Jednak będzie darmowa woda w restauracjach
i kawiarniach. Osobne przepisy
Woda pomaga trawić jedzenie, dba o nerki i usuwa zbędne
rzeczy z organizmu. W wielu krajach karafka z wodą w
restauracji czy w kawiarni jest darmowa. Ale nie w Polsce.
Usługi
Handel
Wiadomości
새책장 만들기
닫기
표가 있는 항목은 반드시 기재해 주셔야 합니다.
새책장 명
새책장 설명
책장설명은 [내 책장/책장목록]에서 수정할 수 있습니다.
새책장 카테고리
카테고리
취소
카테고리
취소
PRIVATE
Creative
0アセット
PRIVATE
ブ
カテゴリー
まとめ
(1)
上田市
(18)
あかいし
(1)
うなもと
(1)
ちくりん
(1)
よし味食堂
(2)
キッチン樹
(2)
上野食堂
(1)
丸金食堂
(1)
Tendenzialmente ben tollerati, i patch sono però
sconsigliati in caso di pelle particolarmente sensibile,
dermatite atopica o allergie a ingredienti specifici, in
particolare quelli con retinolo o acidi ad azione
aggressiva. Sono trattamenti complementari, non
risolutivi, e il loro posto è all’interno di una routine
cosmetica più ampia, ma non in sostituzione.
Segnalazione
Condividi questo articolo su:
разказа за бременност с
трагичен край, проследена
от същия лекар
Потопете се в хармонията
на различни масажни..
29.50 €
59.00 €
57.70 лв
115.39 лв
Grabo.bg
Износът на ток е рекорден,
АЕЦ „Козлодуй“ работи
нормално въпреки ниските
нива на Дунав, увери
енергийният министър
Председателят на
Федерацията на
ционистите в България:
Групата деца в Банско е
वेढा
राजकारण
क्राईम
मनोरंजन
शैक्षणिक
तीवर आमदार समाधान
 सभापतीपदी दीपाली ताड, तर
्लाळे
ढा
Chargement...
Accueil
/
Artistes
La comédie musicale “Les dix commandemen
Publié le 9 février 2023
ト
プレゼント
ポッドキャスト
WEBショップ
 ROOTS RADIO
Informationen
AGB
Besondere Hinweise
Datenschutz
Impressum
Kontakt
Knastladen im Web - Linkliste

________________________________________

▶ [WORK INSTRUCTIONS]:
Using the listing above, return word for word each line from the one that has "restauracji czy w" through the one that has "sconsigliati in caso", and no line outside that range.

▶ [ANSWER BOX]:
restauracji czy w kawiarni jest darmowa. Ale nie w Polsce.
Usługi
Handel
Wiadomości
새책장 만들기
닫기
표가 있는 항목은 반드시 기재해 주셔야 합니다.
새책장 명
새책장 설명
책장설명은 [내 책장/책장목록]에서 수정할 수 있습니다.
새책장 카테고리
카테고리
취소
카테고리
취소
PRIVATE
Creative
0アセット
PRIVATE
ブ
カテゴリー
まとめ
(1)
上田市
(18)
あかいし
(1)
うなもと
(1)
ちくりん
(1)
よし味食堂
(2)
キッチン樹
(2)
上野食堂
(1)
丸金食堂
(1)
Tendenzialmente ben tollerati, i patch sono però
sconsigliati in caso di pelle particolarmente sensibile,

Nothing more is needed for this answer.